Cloud & AI Infrastructure

Accelerating AI Inference at Scale: A Deep Dive Into NVIDIA Dynamo on Kubernetes

with Anshul Jindal & Mohak Chadha

Thursday 9 July 15:00 – 17:00 Room M2 (40 Seats)

About This Session

As foundation models move toward deeper test-time computation, inference becomes the dominant scaling constraint. Latency, throughput, and cost are governed by a small set of forces: autoregressive decoding, KV-cache growth, memory bandwidth, and scheduling under contention. This workshop frames large-scale inference through these emerging laws of inference, starting from first principles and building toward real systems. Learners deploy NVIDIA Dynamo on Kubernetes to operate aggregated and disaggregated inference architectures using built-in KV-aware routing and scheduling. The outcome is a principled understanding of where inference time and money go — and how architectural choices bend those curves in production. Participants will deploy both aggregated and disaggregated inference on a 4xA100 node and compare the performance of the two.

Topics

AI Models
Agentic AI
Distributed Systems
Docker
Infrastructure
NVIDIA

← Back to Schedule

Speakers

Anshul Jindal

Senior Solution Architect · NVIDIA

Senior Solution Architect at NVIDIA

Read bio Hide bio

Anshul is a Sr. Solution Architect at NVIDIA's DGX Cloud team, he specializes in assisting customers with deploying their workloads at scale.
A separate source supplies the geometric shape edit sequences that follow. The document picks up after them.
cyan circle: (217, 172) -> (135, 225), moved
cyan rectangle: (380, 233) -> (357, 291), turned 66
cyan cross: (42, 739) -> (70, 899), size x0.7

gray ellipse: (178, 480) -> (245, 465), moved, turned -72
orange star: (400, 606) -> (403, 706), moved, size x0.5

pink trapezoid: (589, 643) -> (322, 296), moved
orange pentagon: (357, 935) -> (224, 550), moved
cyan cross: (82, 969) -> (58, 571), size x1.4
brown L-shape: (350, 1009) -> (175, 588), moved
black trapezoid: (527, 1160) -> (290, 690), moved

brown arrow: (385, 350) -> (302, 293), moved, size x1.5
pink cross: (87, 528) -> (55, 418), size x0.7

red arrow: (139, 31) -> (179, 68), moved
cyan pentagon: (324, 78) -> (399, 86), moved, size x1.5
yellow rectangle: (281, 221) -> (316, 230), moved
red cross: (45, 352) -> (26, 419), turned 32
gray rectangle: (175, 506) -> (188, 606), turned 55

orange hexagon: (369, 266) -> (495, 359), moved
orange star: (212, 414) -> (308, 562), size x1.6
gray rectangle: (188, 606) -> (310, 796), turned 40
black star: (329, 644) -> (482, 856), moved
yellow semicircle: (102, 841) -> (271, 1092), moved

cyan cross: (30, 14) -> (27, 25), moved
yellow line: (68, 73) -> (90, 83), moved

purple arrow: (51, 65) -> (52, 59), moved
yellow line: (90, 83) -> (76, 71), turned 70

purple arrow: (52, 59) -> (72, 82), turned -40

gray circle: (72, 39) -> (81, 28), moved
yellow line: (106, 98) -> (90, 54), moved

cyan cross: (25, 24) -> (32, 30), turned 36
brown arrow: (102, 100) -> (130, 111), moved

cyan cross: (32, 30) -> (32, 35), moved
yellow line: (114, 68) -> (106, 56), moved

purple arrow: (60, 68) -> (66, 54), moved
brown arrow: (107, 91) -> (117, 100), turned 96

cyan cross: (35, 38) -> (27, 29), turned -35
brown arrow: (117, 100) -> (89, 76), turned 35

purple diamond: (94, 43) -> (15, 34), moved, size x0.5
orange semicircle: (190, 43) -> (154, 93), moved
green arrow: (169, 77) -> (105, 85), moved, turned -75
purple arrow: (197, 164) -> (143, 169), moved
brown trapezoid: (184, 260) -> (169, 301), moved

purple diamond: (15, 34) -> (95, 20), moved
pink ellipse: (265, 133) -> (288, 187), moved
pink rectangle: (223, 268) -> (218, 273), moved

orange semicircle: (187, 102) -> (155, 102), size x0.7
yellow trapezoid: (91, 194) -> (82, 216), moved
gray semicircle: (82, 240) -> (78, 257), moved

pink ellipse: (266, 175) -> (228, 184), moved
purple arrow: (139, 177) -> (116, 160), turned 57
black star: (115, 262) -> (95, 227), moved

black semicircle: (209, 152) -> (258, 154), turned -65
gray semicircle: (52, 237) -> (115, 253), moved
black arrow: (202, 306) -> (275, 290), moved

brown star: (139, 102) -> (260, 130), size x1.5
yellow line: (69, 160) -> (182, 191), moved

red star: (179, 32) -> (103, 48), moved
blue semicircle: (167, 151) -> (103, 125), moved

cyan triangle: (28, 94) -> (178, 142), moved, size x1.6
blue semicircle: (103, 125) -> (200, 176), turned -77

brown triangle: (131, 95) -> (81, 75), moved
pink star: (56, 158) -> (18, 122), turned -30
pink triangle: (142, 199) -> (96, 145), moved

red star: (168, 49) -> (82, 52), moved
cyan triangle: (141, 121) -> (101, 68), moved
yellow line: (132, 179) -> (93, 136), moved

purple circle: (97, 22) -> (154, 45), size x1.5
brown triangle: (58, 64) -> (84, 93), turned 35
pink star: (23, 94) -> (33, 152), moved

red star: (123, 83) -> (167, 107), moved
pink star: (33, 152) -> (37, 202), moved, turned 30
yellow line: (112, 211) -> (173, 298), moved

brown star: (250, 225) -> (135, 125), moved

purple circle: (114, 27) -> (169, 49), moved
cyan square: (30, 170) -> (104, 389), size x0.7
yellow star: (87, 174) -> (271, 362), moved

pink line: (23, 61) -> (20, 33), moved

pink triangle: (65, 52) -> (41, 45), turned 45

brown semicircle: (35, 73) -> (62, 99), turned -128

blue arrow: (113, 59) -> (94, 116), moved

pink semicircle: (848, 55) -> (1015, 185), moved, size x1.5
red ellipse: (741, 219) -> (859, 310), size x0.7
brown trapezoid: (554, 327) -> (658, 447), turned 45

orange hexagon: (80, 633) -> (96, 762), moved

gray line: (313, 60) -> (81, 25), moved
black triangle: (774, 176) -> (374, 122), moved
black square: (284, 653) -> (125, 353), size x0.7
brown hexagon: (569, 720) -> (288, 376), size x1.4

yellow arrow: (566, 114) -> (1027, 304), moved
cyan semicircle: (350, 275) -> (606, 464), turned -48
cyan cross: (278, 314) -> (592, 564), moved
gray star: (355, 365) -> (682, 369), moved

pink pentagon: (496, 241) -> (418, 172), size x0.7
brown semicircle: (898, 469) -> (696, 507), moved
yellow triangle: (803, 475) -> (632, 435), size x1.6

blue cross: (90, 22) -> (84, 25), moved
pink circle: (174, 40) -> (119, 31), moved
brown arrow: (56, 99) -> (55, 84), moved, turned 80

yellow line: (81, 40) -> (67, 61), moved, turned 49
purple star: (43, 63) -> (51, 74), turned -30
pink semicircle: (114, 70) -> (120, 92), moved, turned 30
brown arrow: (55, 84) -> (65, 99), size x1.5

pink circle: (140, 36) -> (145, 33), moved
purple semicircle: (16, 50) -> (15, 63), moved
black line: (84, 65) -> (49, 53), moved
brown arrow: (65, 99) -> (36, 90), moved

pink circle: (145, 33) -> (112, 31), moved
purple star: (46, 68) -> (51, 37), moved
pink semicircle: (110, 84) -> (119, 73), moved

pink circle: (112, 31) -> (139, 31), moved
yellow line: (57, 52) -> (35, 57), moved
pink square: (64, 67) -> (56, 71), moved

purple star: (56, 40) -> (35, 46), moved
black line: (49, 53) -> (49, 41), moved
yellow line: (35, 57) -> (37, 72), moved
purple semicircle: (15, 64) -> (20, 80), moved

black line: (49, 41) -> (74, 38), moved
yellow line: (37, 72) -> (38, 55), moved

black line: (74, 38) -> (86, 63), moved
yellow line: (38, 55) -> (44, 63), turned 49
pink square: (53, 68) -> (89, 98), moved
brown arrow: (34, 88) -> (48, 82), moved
Anshul has a strong background in SRE and has extensive experience in managing production-grade Kubernetes clusters across various Cloud Service Providers (CSPs). He has received Ph.D. in computer science from TU Munich, graduating summa cum laude.
Mohak Chadha

Solution Architect · NVIDIA

Solution Architect at NVIDIA

Read bio Hide bio

Mohak Chadha is a Solutions Architect at NVIDIA, based in Munich, where he focuses on designing solutions for enterprise AI applications. Before this, he was at Firebolt, a unicorn startup, where he managed their cloud infrastructure and worked on improving security. With a background in distributed systems, Mohak specializes in cloud computing, parallel computing, and high-performance computing. He shares his expertise in distributed systems by presenting at major developer conferences, including KubeCon + CloudNativeCon and the Open Source Summit.